◆ EXERCISE:
Please return the records below exactly as they appear, leaving every picture out.
%%
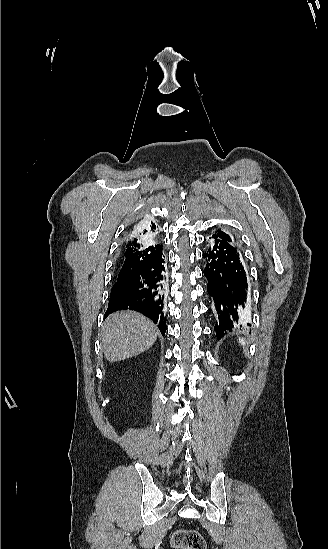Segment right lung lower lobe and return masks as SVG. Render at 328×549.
Segmentation results:
<instances>
[{
	"label": "right lung lower lobe",
	"instance_id": "right-lung-lower-lobe-1",
	"mask_svg": "<svg viewBox=\"0 0 328 549\" xmlns=\"http://www.w3.org/2000/svg\"><path fill=\"white\" fill-rule=\"evenodd\" d=\"M164 264L161 252L128 277L118 278L112 287L105 315L126 309L140 312L158 324L164 336L166 332V321L162 313L165 290Z\"/></svg>",
	"mask_w": 328,
	"mask_h": 549
}]
</instances>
%%
◆ SOLUTION BELOW:
Segment right lung lower lobe and return masks as SVG. Render at 328×549.
Segmentation results:
<instances>
[{
	"label": "right lung lower lobe",
	"instance_id": "right-lung-lower-lobe-1",
	"mask_svg": "<svg viewBox=\"0 0 328 549\" xmlns=\"http://www.w3.org/2000/svg\"><path fill=\"white\" fill-rule=\"evenodd\" d=\"M164 264L161 252L128 277L118 278L112 287L105 315L126 309L140 312L158 324L164 336L166 332V321L162 313L165 290Z\"/></svg>",
	"mask_w": 328,
	"mask_h": 549
}]
</instances>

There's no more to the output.